Out of all the 41 deliveries observed, 58.5% of the deliveries happened at night. Association between experiencing violations of RMC and various independent variables such as time of delivery, caste, and parity of the women were insignificant.

  Discussion Top

In the present study, findings reported practices adopted by health care providers about RMC. Overall, compliance with RMC standards I, II, III, IV, and VI needs to be strengthened across the three facilities. We find that disrespectful care of patients during labor and delivery – particularly verbal and physical abuse – are common. This finding is largely consistent with those from recent studies on disrespectful care in maternity services.[7],[8],[9],[10] Some studies identified some other constructs of disrespectful care of women in various health facilities in India.[11],[13],[14],[17] Recent systematic review revealed the pooled prevalence of disrespectful maternity care as 71.31%[18] A study conducted by Sharma and colleagues established that at least one indicator of disrespectful care was present during childbirth at both the public and private health facility.[15] Another Indian study[11] revealed that 98 percent of women faced disrespect and abuse during childbirth in public and private health facilities. At the extreme, one Indian study[16] reported discrimination based on religious and socioeconomic status during intrapartum care.
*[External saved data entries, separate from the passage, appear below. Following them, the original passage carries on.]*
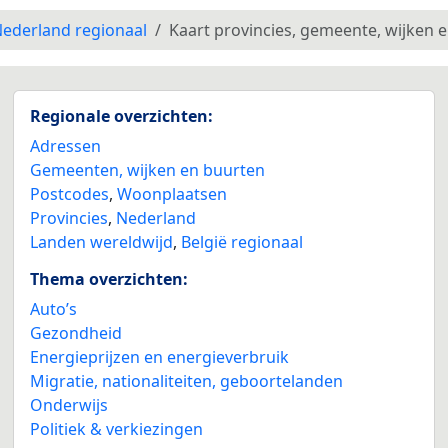
ederland regionaal
Kaart provincies, gemeente, wijken 
Regionale overzichten:
Adressen
Gemeenten, wijken en buurten
Postcodes
,
Woonplaatsen
Provincies
,
Nederland
Landen wereldwijd
,
België regionaal
Thema overzichten:
Auto’s
Gezondheid
Energieprijzen en energieverbruik
Migratie, nationaliteiten, geboortelanden
Onderwijs
Politiek & verkiezingen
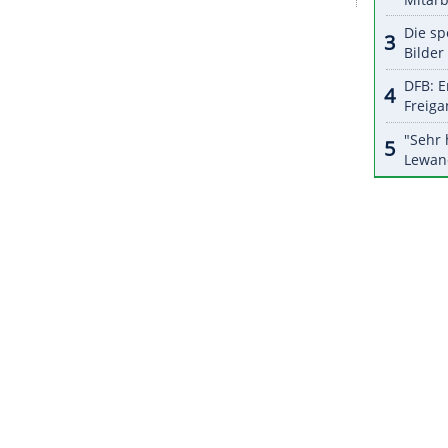
halte angezeigt werden. Damit können personenbezogene
r dazu in unseren Datenschutzhinweisen.
nd das letzte
Major
des Jahres wurde extra das
n nun rund 2,5
Millionen
Euro
, insgesamt werden
pricht einer
Steigerung
um 22 Prozent.
nzige Majorturnier außerhalb der Vereinigten
ZURÜCK ZUR STARTS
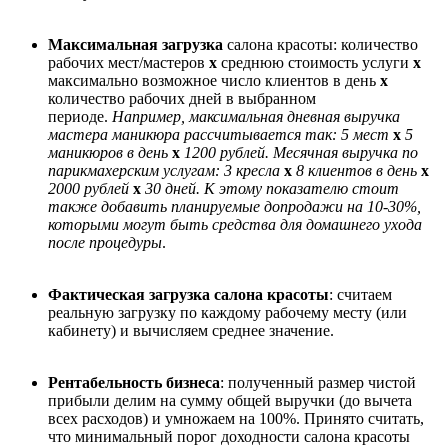
Максимальная загрузка
салона красоты: количество
рабочих мест/мастеров
х
среднюю стоимость услуги
х
максимально возможное число клиентов в день
х
количество рабочих дней в выбранном
периоде.
Например, максимальная дневная выручка
мастера маникюра
рассчитывается так:
5 мест
х
5
маникюров в день
х
1200 рублей. Месячная выручка по
парикмахерским услугам: 3 кресла
х
8 клиентов в день
х
2000 рублей
х
30 дней. К этому показателю стоит
также добавить планируемые допродажи на 10-30%,
которыми
могут быть средства для домашнего ухода
после процедуры
.
Фактическая загрузка салона красоты
: считаем
реальную загрузку по каждому рабочему месту (или
кабинету) и вычисляем среднее значение.
Рентабельность бизнеса
: полученный размер чистой
прибыли делим на сумму общей выручки (до вычета
всех расходов) и умножаем на 100%. Принято считать,
что минимальный порог доходности салона красоты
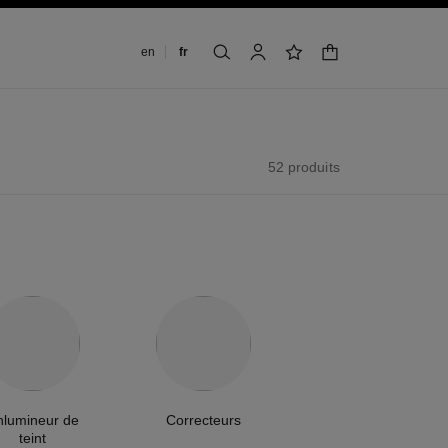
Changer de langue
en
fr
panier
rechercher
mon compte
liste de souhaits
52 produits
nlumineur de
Correcteurs
teint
However, not surprisingly, there have been reports of treating disrespectful maternal care as “normal” as part of the health care procedure by health care providers and also by women undergoing such care.[17] A study conducted by Sando et al. reported “'normalization” of disrespect and abuse in their study conducted in urban Tanzania.[19] Such normalization contributes to the increased prevalence of the problem as well as creates an “iceberg phenomenon” by not recognizing it as a problem.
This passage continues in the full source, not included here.